The projections depend on eleven different input parameters – vital
statistics such as fertility rates, mortality rates, and migration rates. Each of the parameters on which the
projection depends must be itself projected into the future. In this section, the user may display graphs
showing the values of the various input parameters over the projection period,
2000-2090.
The World Bank
cohort-component population projection is displayed in a number of graphs. These graphs show the total population of
each country for each five year point of the projection period. They also show the age distribution by year
or for all years.
View
United Nations Population Projection
The World Bank
CD contains a cohort-component population projection for a single set of
assumptions about the input parameters (fertility rates, etc.). At the United Nations website are presented
population projections for three different sets of demographic assumptions. These are referred to as the “low variant,”

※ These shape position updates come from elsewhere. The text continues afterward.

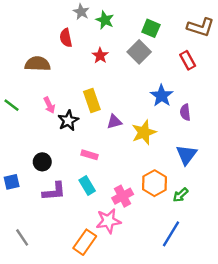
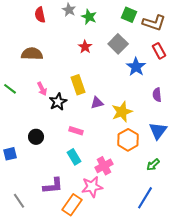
brown L-shape: (201, 27) -> (154, 23), moved
green square: (151, 28) -> (129, 15), moved
red semicircle: (66, 38) -> (40, 15), moved
blue star: (162, 96) -> (136, 67), moved
orange hexagon: (154, 183) -> (128, 140), moved
purple L-shape: (54, 191) -> (53, 186), moved

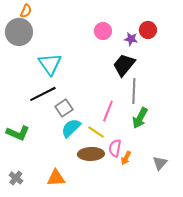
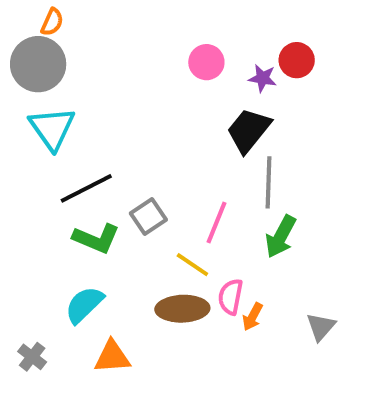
cyan triangle: (50, 64) -> (52, 128), moved
gray square: (64, 108) -> (148, 216), moved
cyan semicircle: (71, 128) -> (84, 305), moved
green L-shape: (18, 133) -> (96, 239), moved

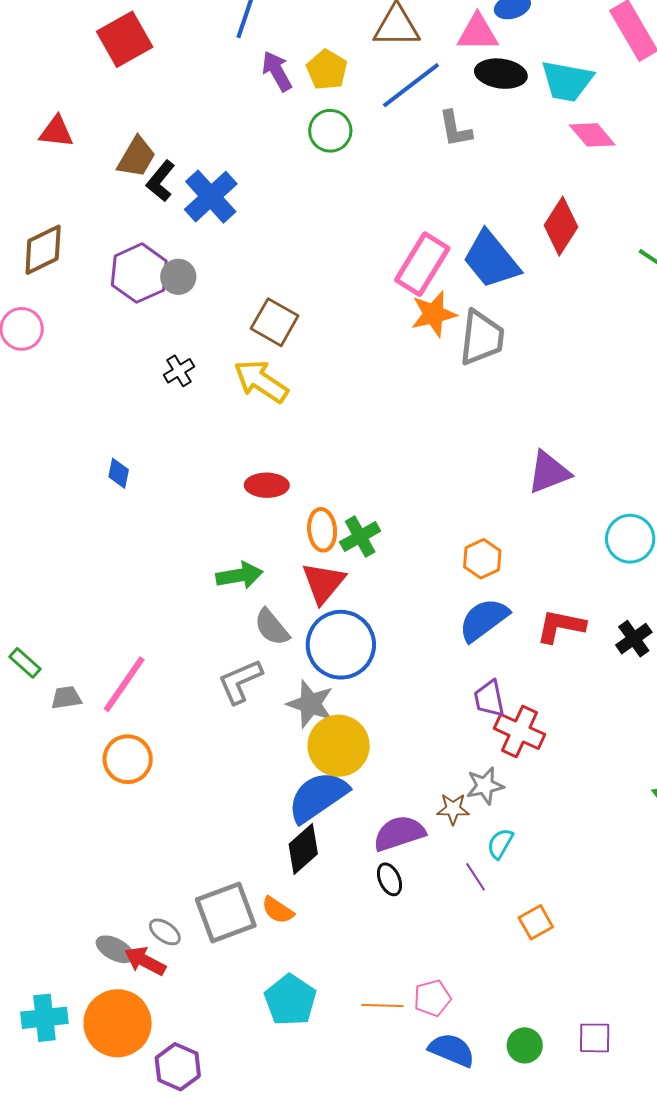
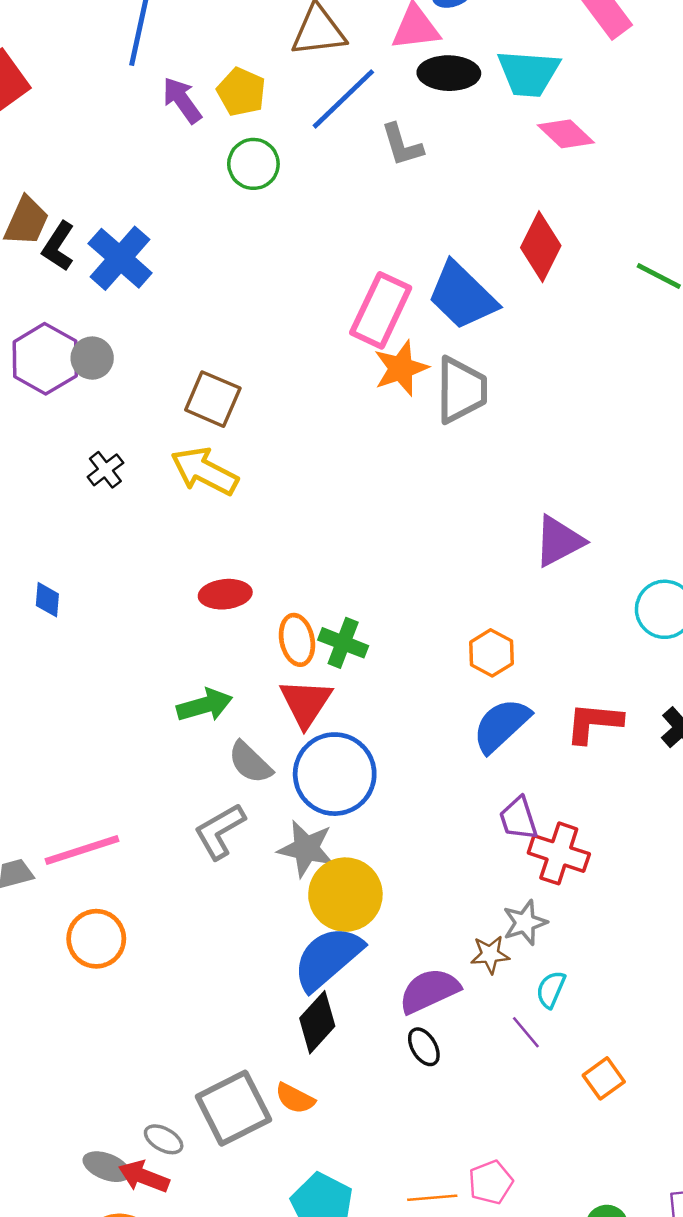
green cross: (360, 537) -> (343, 643), turned -33
pink line: (124, 684) -> (82, 850), turned 44

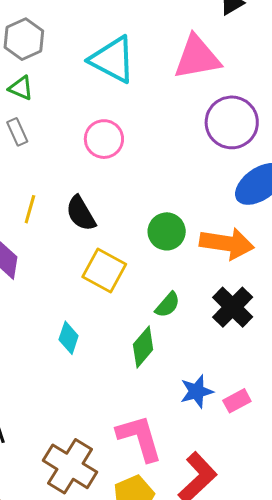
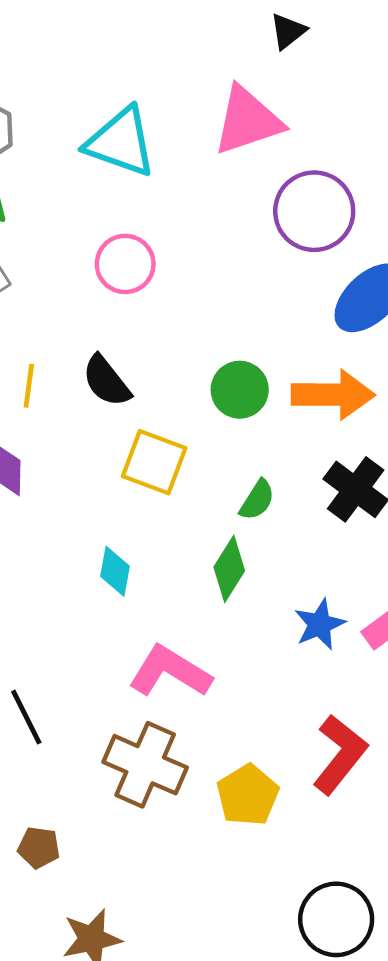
pink L-shape: (140, 438) -> (170, 672), moved, turned -34

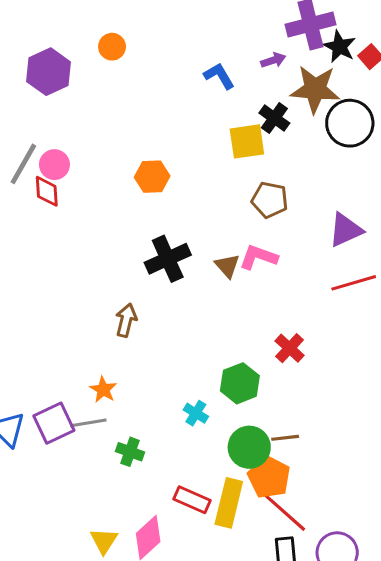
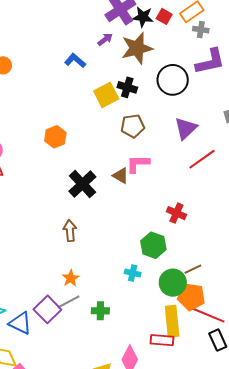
black cross: (274, 118) -> (127, 87), moved
black circle: (350, 123) -> (173, 80), moved
orange star: (103, 390) -> (71, 278), turned 30
red rectangle: (192, 500) -> (162, 340), moved

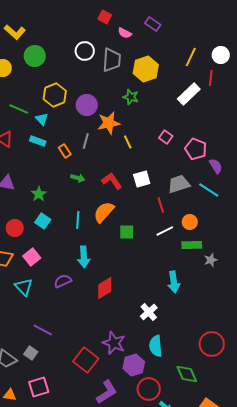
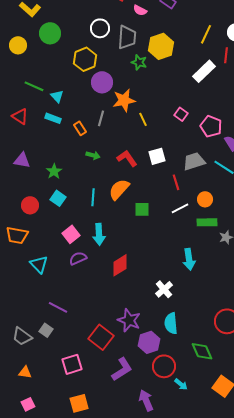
yellow hexagon: (55, 95) -> (85, 59), moved
green star: (131, 97) -> (139, 62), moved
pink square: (32, 257) -> (71, 234), moved
pink square: (39, 387) -> (72, 364), moved

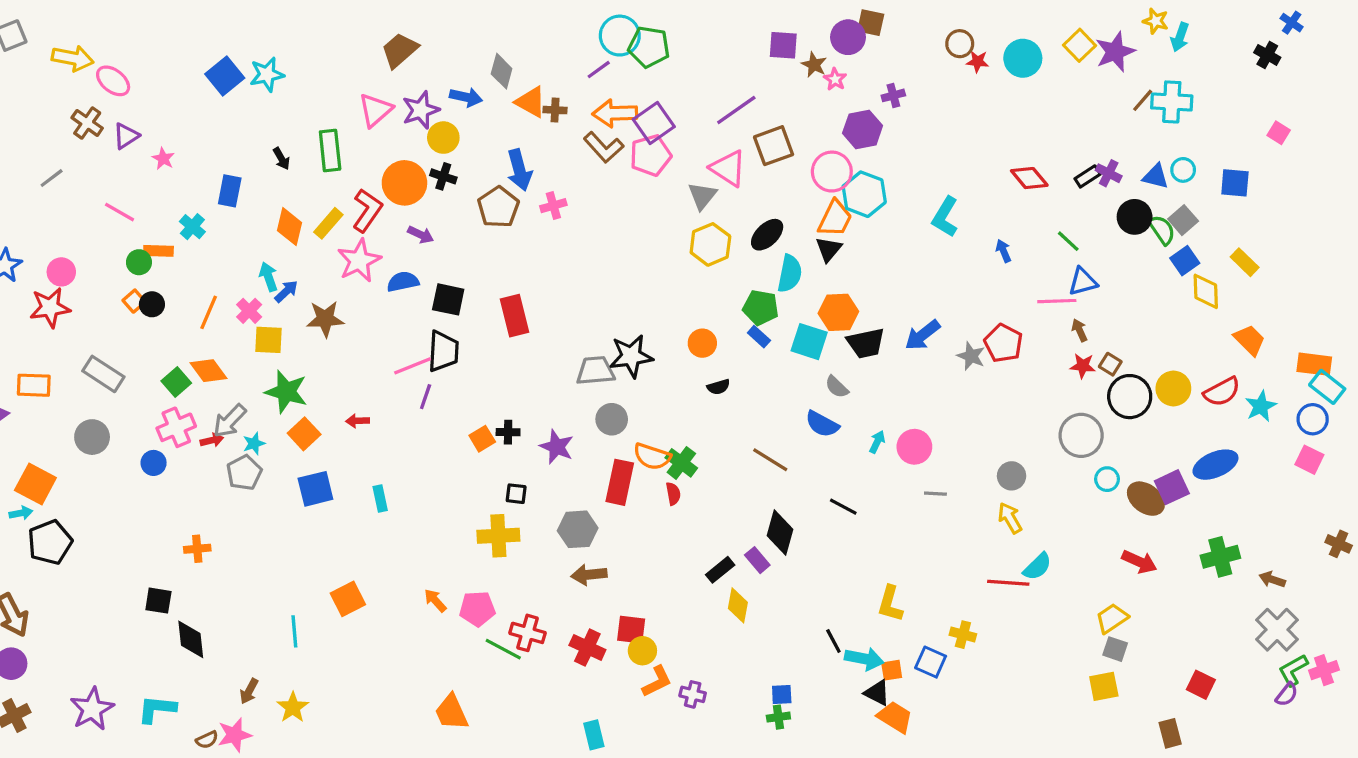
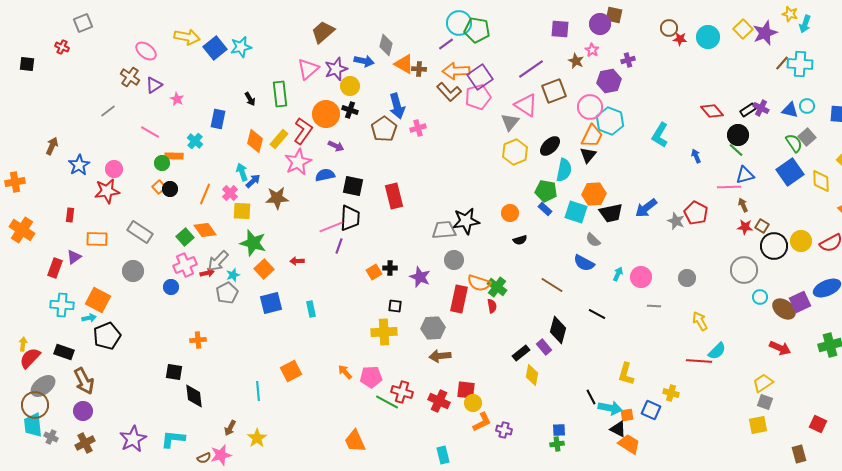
yellow arrow: (73, 58) -> (187, 37), moved
brown star: (814, 65) -> (576, 61), moved
black circle: (1135, 217) -> (738, 135), moved
blue square: (1185, 261) -> (790, 172), moved, size x1.5
gray circle: (1012, 476) -> (687, 278), moved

“medium variant,” and “high variant” projections. These projections are not used as the basis
for the DESTINY synthetic estimation, because the UN website does not provide
the age-by-sex breakdown of the population, as the World Bank WDI CD does. The UN population projections are included
here for information only – they are not used in the DESTINY calculations.
Specify,
Select, and Run a Cohort-Component Synthetic-Estimation Model
The next
system option allows the user to construct and execute synthetic estimation
models. Under the first option (“Specify
a Cohort-Component Population-Projection Model (Data-Entry Screens)”) displays
various data-entry screens which the user may use to specify parameters for a
synthetic-estimation model. On the first
screen, the user specifies “model meta data” – parameters that describe the
major features of the model:
After
specifying the preceding “model metadata,” the user then proceeds to enter more
detailed model data on the following screens.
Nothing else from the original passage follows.